Work instructions = Where an entry contains an image, leave the image out; restate everything else exactly.

== == ==

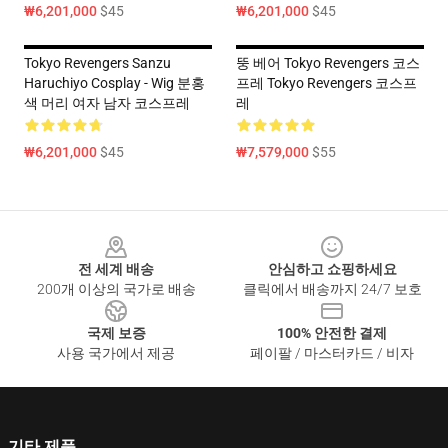
₩6,201,000
$45
₩6,201,000
$45
Tokyo Revengers Sanzu
뚱 베어 Tokyo Revengers 코스
Haruchiyo Cosplay - Wig 분홍
프레 Tokyo Revengers 코스프
색 머리 여자 남자 코스프레
레
₩6,201,000
$45
₩7,579,000
$55
Footer
전 세계 배송
안심하고 쇼핑하세요
200개 이상의 국가로 배송
클릭에서 배송까지 24/7 보호
국제 보증
100% 안전한 결제
사용 국가에서 제공
페이팔 / 마스터카드 / 비자
기타 제품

== == ==

Solution for this exercise =
₩6,201,000
$45
₩6,201,000
$45
Tokyo Revengers Sanzu
뚱 베어 Tokyo Revengers 코스
Haruchiyo Cosplay - Wig 분홍
프레 Tokyo Revengers 코스프
색 머리 여자 남자 코스프레
레
₩6,201,000
$45
₩7,579,000
$55
Footer
전 세계 배송
안심하고 쇼핑하세요
200개 이상의 국가로 배송
클릭에서 배송까지 24/7 보호
국제 보증
100% 안전한 결제
사용 국가에서 제공
페이팔 / 마스터카드 / 비자
기타 제품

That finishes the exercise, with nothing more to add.